Basic and advanced knowledge on autism - Module 1
4. HETEROGENEITY
The autism spectrum disorder is very heterogeneous, not only in the domain of clinical manifestations, different time of onset of first symptoms and uneven gender distribution, but also in presumed risk factors and etiopathogenesis. Autism can be accompanied by any form of intellectual and speech-language functioning. Therefore, five diagnostic subcategories for ASD have been identified in the World Health Organization’s International Classification of Diseases ICD-11 (WHO, 2018). Three subcategories are persons with a harmonized relationship of intellectual and linguistic functioning: individuals with intellectual disabilities without developed speech; people with intellectual disabilities and functional language impairment, as well as people of average intelligence with well-developed speech and language skills. There are also two discrepant profiles. The former are persons of preserved intelligence with functional language impairment, while the latter profile of reduced intellectual functioning accompanied by well-developed structural aspects of language is rarely described in the literature. Some authors (Silleresi et al., 2020) within the verbal part of the spectrum identify another profile made up of people with above-average intellectual abilities and developed structural aspects of language. Only the main subcategories are listed here, and within each of them there are numerous variations in the degree of development of phonological, morphosyntactic, pragmatic and intellectual abilities. When this is joined by differences in the degree of manifestation of stereotypical behavior, sensory sensitivity, comorbid states and numerous other factors, it is clear why we are talking about the spectrum of disorders.

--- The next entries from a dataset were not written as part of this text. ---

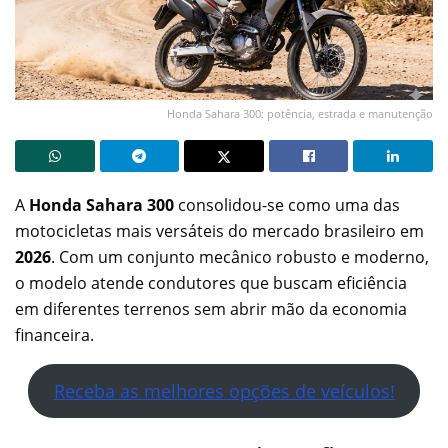
Honda Sahara 300: potência, estrada e manutenção
A
Honda Sahara 300
consolidou-se como uma das
motocicletas mais versáteis do mercado brasileiro em
2026
. Com um conjunto mecânico robusto e moderno,
o modelo atende condutores que buscam eficiência
em diferentes terrenos sem abrir mão da economia
financeira.
Receba as melhores opções de veículos!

The onset of behavioral signs of ASD can occur in three ways. There are children who have already shown some forms of autistic behavior in the first year of life. The second, regressive type of autism, refers to children in whom, after a period of typical development, there is a loss of developed social communication skills and the emergence of stereotypes. Recent research shows that regressive onset occurs much more often than previously thought. The third, less frequently described pattern refers to children who stagnated after a period of typical development, so that they did not progress in the expected way (Ozonoff, & Iosif, 2019).
Within the autism spectrum, there are many more males than females. This ratio is usually considered to be 4-5: 1. One of the possible explanations is the existence of the so-called female protective factor, which implies that females require a much higher degree of genetic burden and/or the action of other risk factors for autism to manifest. However, the actual relationship could be somewhat different. Modern studies conducted in the Nordic countries show that the ratio of men and women with autism is actually 2-3: 1. It is believed that there are more females with autism than was previously thought, but that they are diagnosed late, both because of specific clinical manifestations and because of the tendency to camouflage. Compared to school-age boys from the autism spectrum, girls of the same age better integrate verbal and nonverbal behavior, have better imagination, initiate and maintain reciprocal conversation and make friendships more easily, but have great difficulty retaining them. In minimally verbal persons with autism, no significant gender differences in social communication and interactions, stereotypes, cognitive and adaptive functioning were observed. However, women with high-functioning autism have, as a rule, fewer stereotypes than men, and it is possible that they differ according to the form of stereotypical activities. Compared to men, they have more sensory problems, and the occurrence of compulsions and self-harm is more common (Lai et al., 2017; Lai, & Szatmari, 2020). High-functioning people with autism sometimes resort to camouflage (covering up symptoms) in order to fit in with society. Women tend to mask symptoms and do so in a variety of ways: making eye contact, using learned and prepared phrases, mimicking other people's behavior, including facial expression, taking care of appropriate spatial distance during conversation, and the appropriateness of topics. Because camouflage requires enormous cognitive effort, they are exposed to greater stress, anxiety, and depressive reactions (Lai et al., 2017).
Within the autism spectrum, there is a huge heterogeneity in relation to the share of genetic factors in the development of autism, clinical picture, outcomes and prognosis. The etiology of autism is very complex and is influenced by numerous factors. In most cases, autism cannot be reported in connection with any condition of known etiology, and then we talk about idiopathic autism. We use the term syndromic autism when autism is associated with a condition of known etiology, such as a fragile X chromosome, tuberous sclerosis, or Down syndrome. The risk that a brother or sister of a child with idiopathic autism will have autism itself ranges from 3% to 10%, and if a broader autistic phenotype is observed, then the risk rises to more than 18% (Ozonoff et al., 2011). Genetic testing does not indicate a unique pattern of inheritance in autism. While in some cases autism is accompanied by monogenic conditions, various forms of polygenic inheritance are also registered. Research also indicates a certain role of de novo mutations, as well as the possible significance of epigenetic factors. Epigenetic mechanisms are biochemical modifications of DNA or histones that do not alter DNA sequences, but only affect gene expression. Different etiological factors can cause the appearance of the same or similar phenotypic manifestations (Hervás, 2016).